Stored data entries

---

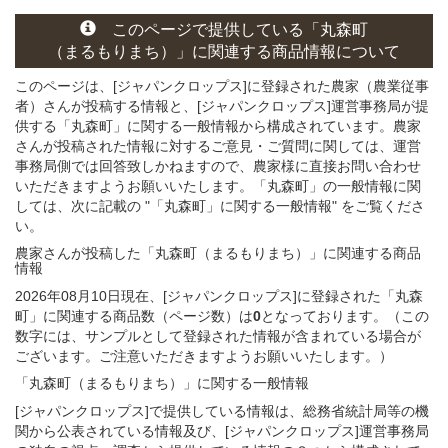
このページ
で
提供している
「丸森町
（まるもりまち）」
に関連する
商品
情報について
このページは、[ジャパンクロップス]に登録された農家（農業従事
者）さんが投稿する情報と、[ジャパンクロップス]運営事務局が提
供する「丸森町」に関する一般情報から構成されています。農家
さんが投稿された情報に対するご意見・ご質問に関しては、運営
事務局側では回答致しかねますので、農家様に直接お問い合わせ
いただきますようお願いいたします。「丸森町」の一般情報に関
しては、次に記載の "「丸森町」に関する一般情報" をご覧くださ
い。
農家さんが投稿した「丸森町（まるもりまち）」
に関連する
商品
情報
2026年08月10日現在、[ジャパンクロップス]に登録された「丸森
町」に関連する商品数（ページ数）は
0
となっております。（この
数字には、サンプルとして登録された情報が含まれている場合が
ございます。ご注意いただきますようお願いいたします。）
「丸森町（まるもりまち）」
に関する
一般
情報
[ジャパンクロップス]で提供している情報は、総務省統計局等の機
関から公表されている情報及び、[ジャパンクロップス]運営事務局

---

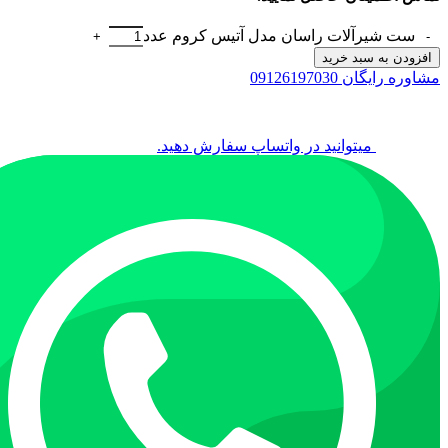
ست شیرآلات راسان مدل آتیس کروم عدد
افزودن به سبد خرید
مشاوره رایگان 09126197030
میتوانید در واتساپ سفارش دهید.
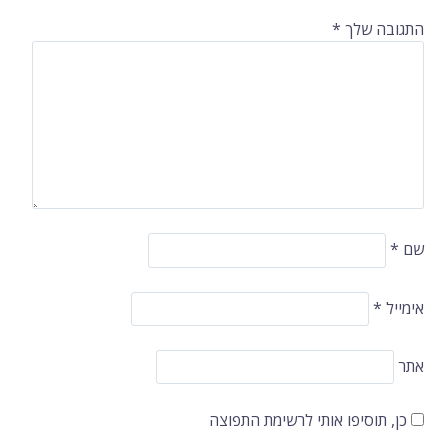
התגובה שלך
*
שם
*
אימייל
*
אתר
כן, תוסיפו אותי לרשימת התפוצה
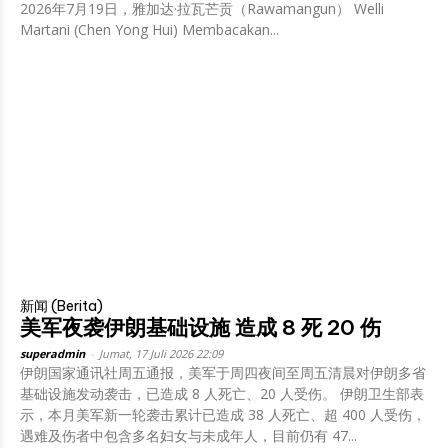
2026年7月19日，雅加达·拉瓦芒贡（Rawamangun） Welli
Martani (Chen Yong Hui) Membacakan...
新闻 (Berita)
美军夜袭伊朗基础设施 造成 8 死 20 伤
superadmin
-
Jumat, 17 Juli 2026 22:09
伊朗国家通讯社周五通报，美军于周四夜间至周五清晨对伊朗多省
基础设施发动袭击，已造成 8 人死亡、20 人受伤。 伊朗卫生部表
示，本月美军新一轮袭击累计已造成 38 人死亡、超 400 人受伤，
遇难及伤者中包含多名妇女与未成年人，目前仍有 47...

---

Aim of the task: All lines above from the one containing "新闻 (Berita)" to the one containing "遇难及伤者中包含多名妇女与未成年人，目前仍有 47..." must be repeated exactly, both lines included, and no others.

Task answer:
新闻 (Berita)
美军夜袭伊朗基础设施 造成 8 死 20 伤
superadmin
-
Jumat, 17 Juli 2026 22:09
伊朗国家通讯社周五通报，美军于周四夜间至周五清晨对伊朗多省
基础设施发动袭击，已造成 8 人死亡、20 人受伤。 伊朗卫生部表
示，本月美军新一轮袭击累计已造成 38 人死亡、超 400 人受伤，
遇难及伤者中包含多名妇女与未成年人，目前仍有 47...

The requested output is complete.